INFORMATION SUPPLIED:

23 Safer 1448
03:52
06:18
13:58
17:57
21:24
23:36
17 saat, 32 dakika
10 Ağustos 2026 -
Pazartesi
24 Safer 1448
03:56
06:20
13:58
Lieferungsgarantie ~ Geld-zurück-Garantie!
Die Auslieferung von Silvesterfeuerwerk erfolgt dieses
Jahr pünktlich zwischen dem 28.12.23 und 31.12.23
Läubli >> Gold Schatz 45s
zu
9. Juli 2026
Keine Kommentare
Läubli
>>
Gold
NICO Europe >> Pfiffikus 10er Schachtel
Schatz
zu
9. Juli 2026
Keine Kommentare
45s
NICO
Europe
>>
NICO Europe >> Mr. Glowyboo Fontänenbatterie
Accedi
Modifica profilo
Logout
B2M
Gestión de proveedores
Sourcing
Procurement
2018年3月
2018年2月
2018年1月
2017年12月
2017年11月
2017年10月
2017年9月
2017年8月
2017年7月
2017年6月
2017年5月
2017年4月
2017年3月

ACTIVITY: Every entry must be output again, exactly as written above.

ANSWER SECTION:
23 Safer 1448
03:52
06:18
13:58
17:57
21:24
23:36
17 saat, 32 dakika
10 Ağustos 2026 -
Pazartesi
24 Safer 1448
03:56
06:20
13:58
Lieferungsgarantie ~ Geld-zurück-Garantie!
Die Auslieferung von Silvesterfeuerwerk erfolgt dieses
Jahr pünktlich zwischen dem 28.12.23 und 31.12.23
Läubli >> Gold Schatz 45s
zu
9. Juli 2026
Keine Kommentare
Läubli
>>
Gold
NICO Europe >> Pfiffikus 10er Schachtel
Schatz
zu
9. Juli 2026
Keine Kommentare
45s
NICO
Europe
>>
NICO Europe >> Mr. Glowyboo Fontänenbatterie
Accedi
Modifica profilo
Logout
B2M
Gestión de proveedores
Sourcing
Procurement
2018年3月
2018年2月
2018年1月
2017年12月
2017年11月
2017年10月
2017年9月
2017年8月
2017年7月
2017年6月
2017年5月
2017年4月
2017年3月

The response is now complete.